- [DATA EXTRACTS]:

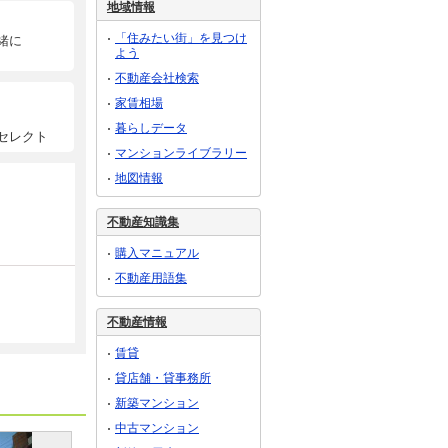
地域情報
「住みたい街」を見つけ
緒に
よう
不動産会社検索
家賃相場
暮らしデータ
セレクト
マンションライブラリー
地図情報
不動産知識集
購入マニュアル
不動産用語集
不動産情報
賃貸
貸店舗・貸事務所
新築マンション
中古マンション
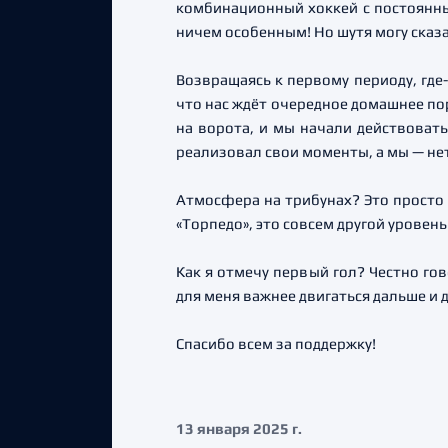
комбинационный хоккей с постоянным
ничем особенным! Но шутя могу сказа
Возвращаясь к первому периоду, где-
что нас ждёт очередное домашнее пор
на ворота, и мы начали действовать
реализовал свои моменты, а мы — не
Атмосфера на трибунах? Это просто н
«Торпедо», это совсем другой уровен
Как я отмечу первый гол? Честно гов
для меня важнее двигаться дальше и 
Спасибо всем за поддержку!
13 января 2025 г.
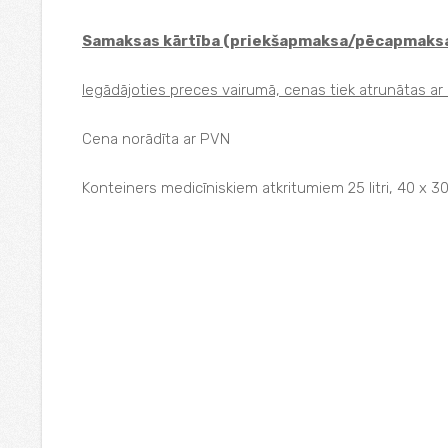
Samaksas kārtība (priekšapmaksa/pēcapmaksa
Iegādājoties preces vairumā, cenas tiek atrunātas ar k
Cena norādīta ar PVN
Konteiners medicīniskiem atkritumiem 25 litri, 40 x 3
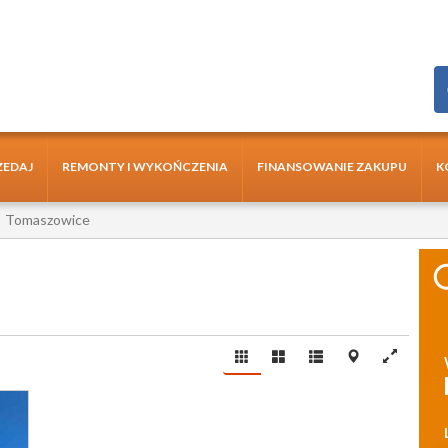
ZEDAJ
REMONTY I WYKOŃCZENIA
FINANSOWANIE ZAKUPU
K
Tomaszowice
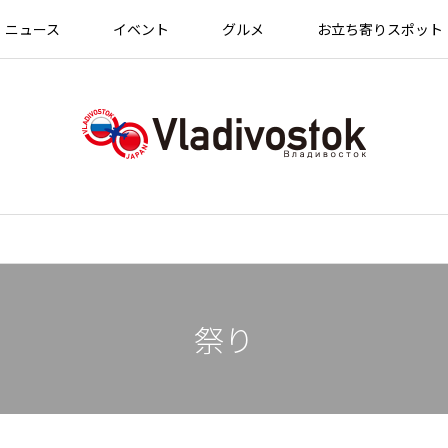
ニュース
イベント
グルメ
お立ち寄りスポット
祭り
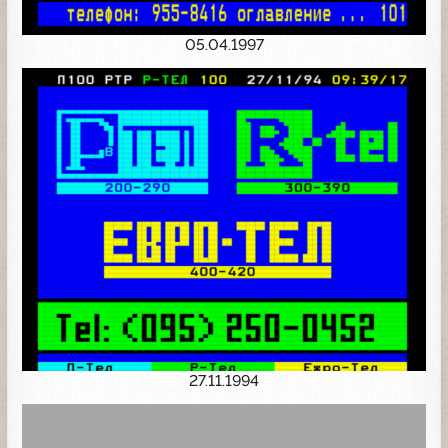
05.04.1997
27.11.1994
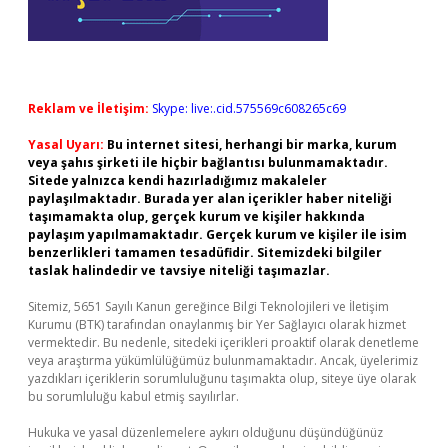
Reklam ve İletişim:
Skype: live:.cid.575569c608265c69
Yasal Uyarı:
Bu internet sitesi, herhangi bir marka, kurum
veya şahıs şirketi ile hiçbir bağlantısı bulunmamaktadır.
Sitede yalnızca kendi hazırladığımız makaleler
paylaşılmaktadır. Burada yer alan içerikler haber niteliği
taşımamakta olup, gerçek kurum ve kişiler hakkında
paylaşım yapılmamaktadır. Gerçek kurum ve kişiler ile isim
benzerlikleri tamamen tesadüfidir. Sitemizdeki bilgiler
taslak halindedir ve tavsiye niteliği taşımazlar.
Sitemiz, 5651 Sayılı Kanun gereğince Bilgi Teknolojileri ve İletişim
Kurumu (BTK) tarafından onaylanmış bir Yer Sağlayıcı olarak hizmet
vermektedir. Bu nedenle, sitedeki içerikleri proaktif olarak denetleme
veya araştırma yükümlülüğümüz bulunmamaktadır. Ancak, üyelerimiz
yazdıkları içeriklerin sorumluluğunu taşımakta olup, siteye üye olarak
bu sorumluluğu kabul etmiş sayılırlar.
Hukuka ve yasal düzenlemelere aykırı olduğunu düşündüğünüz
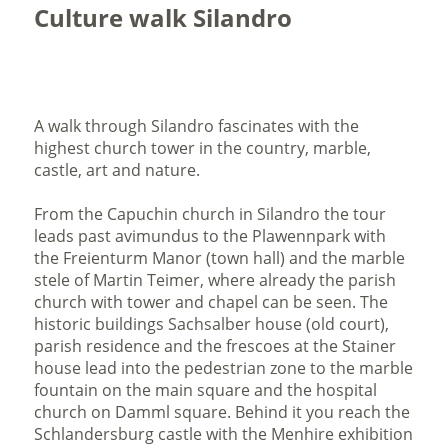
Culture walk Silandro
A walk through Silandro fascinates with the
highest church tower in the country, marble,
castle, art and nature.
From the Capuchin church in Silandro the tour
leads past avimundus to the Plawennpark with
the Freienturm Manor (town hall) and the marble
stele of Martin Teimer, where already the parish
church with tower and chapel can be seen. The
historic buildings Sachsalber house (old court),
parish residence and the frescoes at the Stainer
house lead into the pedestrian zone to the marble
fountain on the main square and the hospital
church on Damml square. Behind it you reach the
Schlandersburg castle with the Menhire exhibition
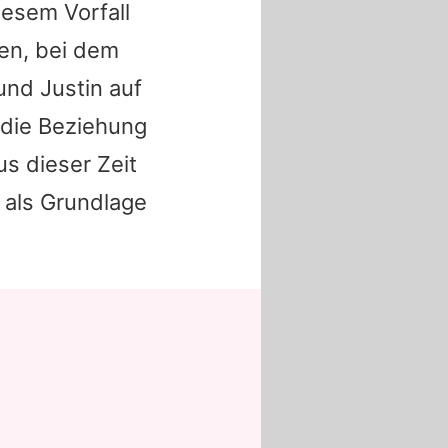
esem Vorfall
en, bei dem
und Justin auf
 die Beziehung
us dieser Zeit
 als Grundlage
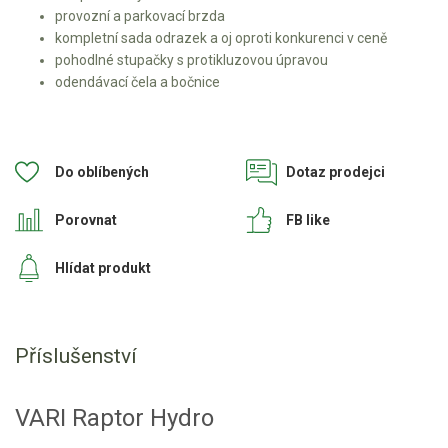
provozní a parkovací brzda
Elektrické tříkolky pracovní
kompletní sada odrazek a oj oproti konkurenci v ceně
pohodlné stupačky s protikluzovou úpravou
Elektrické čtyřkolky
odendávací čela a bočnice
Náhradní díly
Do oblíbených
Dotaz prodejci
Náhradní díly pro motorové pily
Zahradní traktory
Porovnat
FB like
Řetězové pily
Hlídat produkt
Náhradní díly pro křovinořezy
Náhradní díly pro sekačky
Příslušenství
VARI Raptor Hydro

- [PROBLEM TO WORK ON]:
In the listing above, the line with "Elektrické tříkolky pracovní" and every line after it must be set down word for word, and no other line.

- [EXERCISE SOLUTION]:
Elektrické tříkolky pracovní
kompletní sada odrazek a oj oproti konkurenci v ceně
pohodlné stupačky s protikluzovou úpravou
Elektrické čtyřkolky
odendávací čela a bočnice
Náhradní díly
Do oblíbených
Dotaz prodejci
Náhradní díly pro motorové pily
Zahradní traktory
Porovnat
FB like
Řetězové pily
Hlídat produkt
Náhradní díly pro křovinořezy
Náhradní díly pro sekačky
Příslušenství
VARI Raptor Hydro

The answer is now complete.